Nella sua requisitoria, Colace si è concentrato, in particolare, sulla presenza delle polveri negli stabilimenti italiani del gruppo, puntando a dimostrare l’infondatezza dei motivi di appello avanzati dalla difesa, che secondo il pm sugli investimenti in sicurezza della Eternit si è prodotta in “un volo pindarico difficilmente sostenibile”.
Per dimostrare la sua tesi, l’accusa ha ricostruito i flussi finanziari provenienti dalla Svizzera, che “nascondono delle sorprese”. La procura, infatti, sostiene che non furono 75 i miliardi di vecchie lire destinati da Eternit agli interventi per la messa in sicurezza delle sue cinque fabbriche in Italia, ma poco più di un decimo: circa 7,8 miliardi spalmati su tutti gli stabilimenti tra il 1973 e il 1986. Venti miliardi, infatti, andarono in garanzie, 11 furono dirottati su Eternit Casale Spa a copertura di un debito oneroso con Interbanca, 10 dalla vendita di Balangero, e infine 18 miliardi confluirono negli aumenti di capitale del 1983 e del 1984, quando non ci furono più investimenti in sicurezza a eccezione della traduzione di un manuale.
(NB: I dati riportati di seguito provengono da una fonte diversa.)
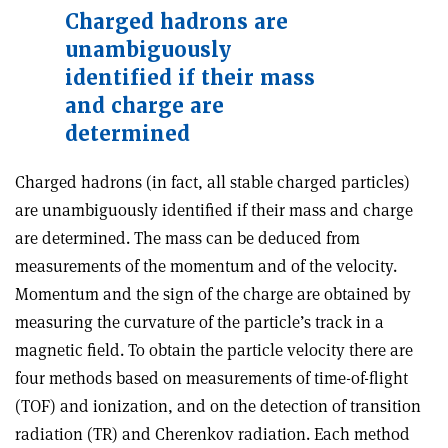
Charged hadrons are
unambiguously
identified if their mass
and charge are
determined
Charged hadrons (in fact, all stable charged particles)
are unambiguously identified if their mass and charge
are determined. The mass can be deduced from
measurements of the momentum and of the velocity.
Momentum and the sign of the charge are obtained by
measuring the curvature of the particle’s track in a
magnetic field. To obtain the particle velocity there are
four methods based on measurements of time-of-flight
(TOF) and ionization, and on the detection of transition
radiation (TR) and Cherenkov radiation. Each method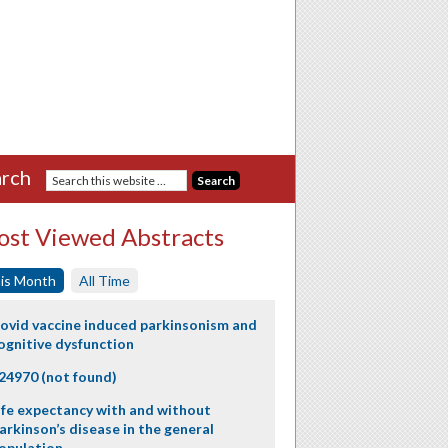
rch
st Viewed Abstracts
is Month
All Time
ovid vaccine induced parkinsonism and
ognitive dysfunction
24970 (not found)
ife expectancy with and without
arkinson’s disease in the general
opulation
Dei restanti 15 miliardi, solo 7,8 risultano documentati per interventi sulla sicurezza.
La requisitoria di Colace si è poi concentrata sull’impianto Mulino Hazemag di Casale Monferrato, che macinava gli scarti di lavorazione dell’amianto provenienti anche da Bagnoli e che il pm ha definito “una bomba atomica di fibre di amianto che ha provocato un inquinamento tra i più devastanti”. Per l’accusa “il mulino Hazemag non può essere definito un investimento in sicurezza”, ma “fu piuttosto un investimento in recupero materiale molto redditizio”, che produceva polveri pericolose da insaccare e mandare negli altri stabilimenti per immetterle nuovamente nella produzione, e che prevedeva la frantumazione degli scarti a cielo aperto, con un cingolato in un terreno antistante lo stabilimento di Casale, dove gli operai rimuovevano le polveri che si producevano nel corso dell’attività di recupero con semplici scope.
Dopo Colace, il processo di appello ai vertici della Eternit proseguirà con il pg Ennio Tomaselli, a cui spetterà illustrare le risultanze delle consulenze epidemiologiche. Sulle responsabilità dei due imputati argomenterà il pm Sara Panelli, mentre le conclusioni spetteranno al pm Raffaele Guariniello. Successivamente sarà la volta degli avvocati delle migliaia di parti civili, a cui i giudici chiederanno di seguire una sorta di schema per trattare analiticamente le loro conclusioni.